Mulrunji inquest to re-open

June 27, 2009
Issue 

The inquest into the death in custody of Palm Island man Mulrunji Doomadgee in November, 2004 will be reopened. In 2006, deputy state coroner Christine Clements found senior sergeant Chris Hurley was responsible for Doomadgee's death.

Due to a strong campaign for justice, Hurley was finally charged with manslaughter and assault in 2007, but was acquitted by an all-white jury.

The judge ruled that Hurley's history of violence against Aboriginal people could not be submitted as part of the prosecution case.

Clements's coronial findings were set aside by the Townsville District Court on December 18, 2008. A subsequent appeal on behalf of the Doomadgee family against that decision was lost on June 16.

The Appeal Court ruled that "the decision of the District Court that this finding by the coroner should be set aside was correct even though the process of reasoning whereby the judge arrived at that decision was flawed", said a June 16 article posted at Bigpond News.

The Queensland Police Union strongly opposed both the coroner's original findings, and the charging of Hurley, and have welcomed the decision to re-open the inquest.

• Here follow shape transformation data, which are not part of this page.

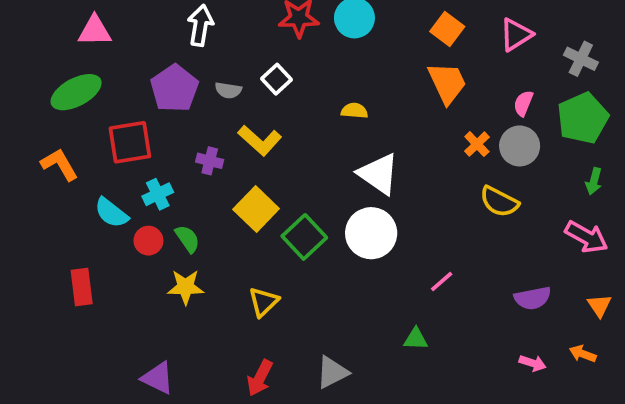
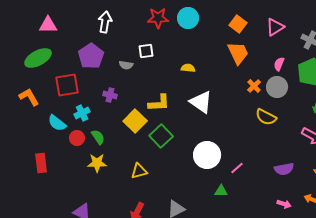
white square: (276, 79) -> (146, 51), turned 35
gray semicircle: (228, 90) -> (126, 65), moved
yellow L-shape: (260, 140) -> (159, 103), moved, turned -45
white circle: (371, 233) -> (207, 155), moved
pink line: (442, 281) -> (237, 168), moved
yellow triangle: (264, 302) -> (139, 171), turned 30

As long as the original Coronial ruling stood, there would always be a public question mark over Hurley's innocence.

However, as Socialist Alliance Indigenous spokesperson Sam Watson told Green Left Weekly, the Appeals Court's decision may turn out to be in the family's interest.

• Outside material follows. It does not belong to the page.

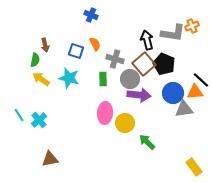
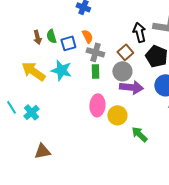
blue square: (76, 51) -> (68, 43), turned -35
gray cross: (115, 59) -> (95, 52), moved
green semicircle: (35, 60) -> (51, 36), moved, turned 152
brown square: (144, 64) -> (125, 52), moved, size x0.7
yellow arrow: (41, 79) -> (33, 71), size x1.4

Watson said that this ongoing legal process was denying the family a sense of closure. But if material evidence that was previously excluded from Clements's inquest was included this time around "it will work very much in favour of the family".

Watson said he expects the lawyers and the family will argue very strongly that the previously excluded secret evidence about Hurley's background would be allowed.